Site Reliability Engineer
LockedIn AI is the #1 real-time AI interview and meeting copilot, trusted by over 1 million users worldwide. We are building the most advanced AI-powered career preparation platform that helps users succeed in interviews, coding assessments, and professional communication.
Our platform delivers real-time AI assistance during live conversations — where reliability, speed, and uptime are mission-critical.
Role Overview
We are looking for a proactive, systems-minded Site Reliability Engineer (SRE) to ensure that LockedIn AI’s production systems are highly reliable, scalable, and performant.
This is a high-impact engineering role where system stability directly defines user experience. When users are in live interviews, latency and uptime are the product.

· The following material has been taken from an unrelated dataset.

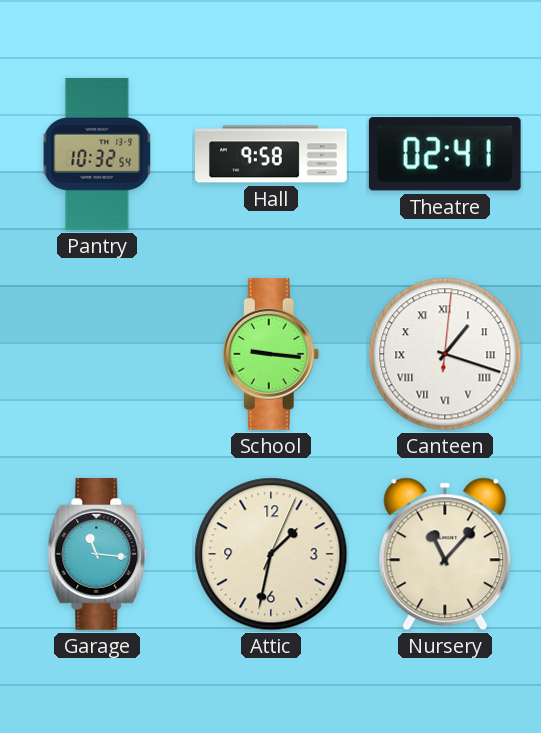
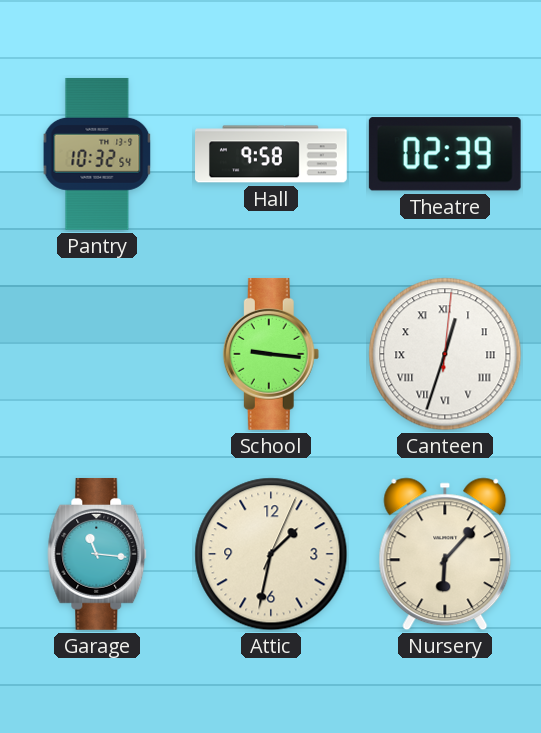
Theatre: 02:41 -> 02:39
Canteen: 1:18 -> 12:33
Nursery: 11:07 -> 6:07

You will own the reliability of real-time AI infrastructure serving over 1 million users globally.
Key Responsibilities
1. System Reliability & Performance
- Own uptime, reliability, and performance across production systems
- Define and manage SLIs, SLOs, and error budgets
- Build fault-tolerant and self-healing architectures
- Optimize latency, throughput, and system efficiency
2. Infrastructure as Code & Cloud Systems
- Design and manage cloud infrastructure using Terraform, Pulumi, or CloudFormation
- Operate AWS, GCP, or Azure-based production environments
- Manage Kubernetes clusters and microservices infrastructure
- Optimize cloud costs while maintaining performance and reliability
3. Observability & Monitoring
- Build monitoring systems using Prometheus, Grafana, Datadog, or similar tools
- Design alerting systems with low noise and high accuracy
- Implement distributed tracing and centralized logging
- Monitor AI-specific metrics (latency, GPU usage, inference throughput)

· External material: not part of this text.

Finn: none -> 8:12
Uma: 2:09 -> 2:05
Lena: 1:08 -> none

4. Incident Response & Reliability Engineering
- Lead incident response for outages and production issues
- Participate in on-call rotations
- Conduct postmortems and root cause analysis
- Build runbooks and improve system resilience over time
5. CI/CD & Release Engineering
- Build and maintain CI/CD pipelines for fast and safe deployments
- Implement canary, blue-green, and rollback strategies
- Ensure safe deployment of application and AI model updates
- Improve deployment velocity without compromising stability
6. Security & Infrastructure Best Practices
- Implement secure infrastructure design (IAM, encryption, secrets management)

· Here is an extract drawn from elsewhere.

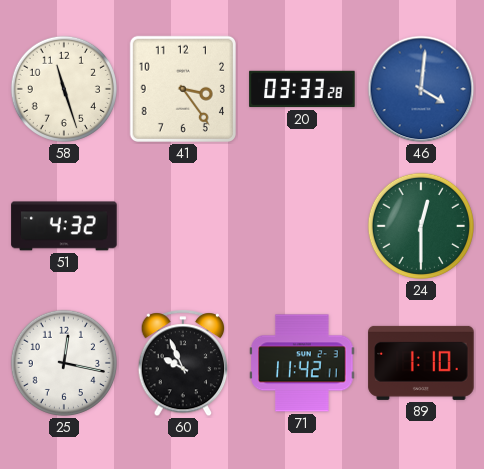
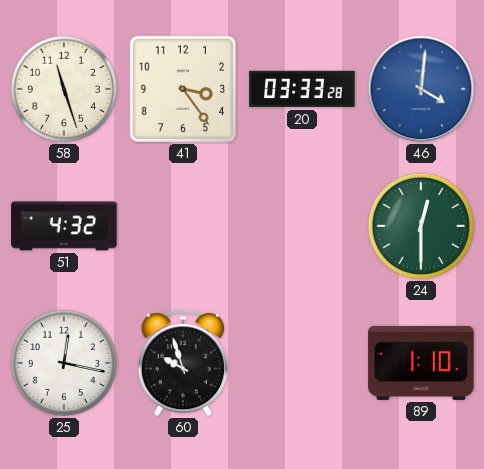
60: 9:56 -> 9:57
71: 11:42 -> none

- Maintain compliance with privacy and security standards
- Manage vulnerability scanning and system hardening
- Ensure secure handling of user data across systems
Required Qualifications
Experience
- 3+ years in SRE, DevOps, or infrastructure engineering
- Experience managing production systems at scale
- Strong background in incident response and system reliability
- Experience working in fast-paced startup environments
Education
- Bachelor’s degree in Computer Science, Engineering, or related field
- Equivalent hands-on experience strongly considered
Technical Skills
- Strong programming skills (Python, Go, or similar)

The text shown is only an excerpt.